Rapper, poet and actress Maya Christinah Xichavo Wegerif, better known by her adopted stage name Sho Madjozi, 26, will certainly make any list of musical gifts to South Africa – or talented artistes at the moment, if you please.
Born 9 May 1992 in Mozambique, Sho Madjozi, whose gen res alternate between house afropop and hip hop, is probably one of the better educated South African musicians singing at the moment, having obtained a degree in African studies and creative writing at Mount Holyoke College in the United States.
Sho Madjozi, who Ganja Beatz had featured on “Night and Day” alongside Lady Zamar and Sjava, may have started her rap career as a spoken word poet with the then adopted alias Maya ThePoet, but she has since risen to one of the most recognized voices in South African music with a couple of milestones and firsts to her name.

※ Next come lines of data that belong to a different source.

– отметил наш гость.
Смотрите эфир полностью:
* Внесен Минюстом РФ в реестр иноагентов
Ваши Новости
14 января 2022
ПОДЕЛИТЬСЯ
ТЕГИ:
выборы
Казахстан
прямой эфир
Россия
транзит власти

Back in her early days as a performance poet, race, politics and identity interwove her offerings, including the famous poem “Sometimes it Pours,” which is still being read today.

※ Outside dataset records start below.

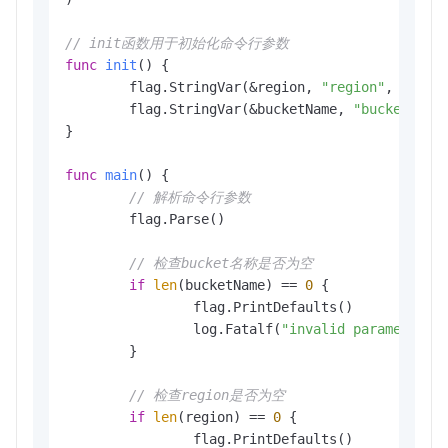
// init函数用于初始化命令行参数
func
init
()
 {

	flag.StringVar(&region, 
"region"
, 
""
, 
"
	flag.StringVar(&bucketName, 
"bucket"
, 
"
}

func
main
()
 {

// 解析命令行参数
	flag.Parse()

// 检查bucket名称是否为空
if
len
(bucketName) == 
0
 {

		flag.PrintDefaults()

		log.Fatalf(
"invalid parameters,
	}

// 检查region是否为空
if
len
(region) == 
0
 {

		flag.PrintDefaults()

Her stint as a performance poet may have prepared her for the role of rapper, as at the moment one cannot listen to her and not be excited by her voice, her devotion to her art, and of course he exquisite delivery.
Her musical powers had provoked the interest of some industry leaders, who’d featured her with eager readiness. She had appeared on pH’s “A Mi Ku Yini (What Are They Sayin’),” DJ Maphorisa’s “Probleme” (alongside DJ Hu Nose) and Okmalumkoolkat’s “Ngiyashisa Bhe!”
Sho Madjozi, who raps in her native tongue Tsonga, had also veered into the Swahili language with he song “Huku,” which has since become a hit, with over a million views on YouTube. Ironically, as Sho Madjozi narrated last year, whereas the song is famous in Tanzania, she is not particularly well-known there.
Maybe not – at the time anyway – but Sho Madjozi has been flying and flying, with gigs in New York alongside some superstars, including Cardi B and The Weekend. She was on the line up for the Global Citizen Festival in Soweto in December 2018, which had stars like Beyonce and Jay-Z performing.
She had appeared in the popular American magazine The Fader last year, as well as earned a role as the fce of Trace Mobile’s #NEVEREXPIRE campaign. For many, Sho Madjozi, who had represented South Africa (alongside Nakhane and Manthe Ribane) at the Afropunk Festival in Brooklyn last year, has done it all and is already at the peak of her game.
While we readily agree that Sho Madjozi is at the peak of her game, we yet hold that music lovers are in fact yet to see the very best of her. Her talents have never been in doubt. Now and again we get to see her talents in new manifestations.
For many across Africa, Sho Madjozi has been doing wonders in the hall of African music. But we think the world has not seen anything yet. She is yet flowering. This is just the beginning for a jewel in the sun.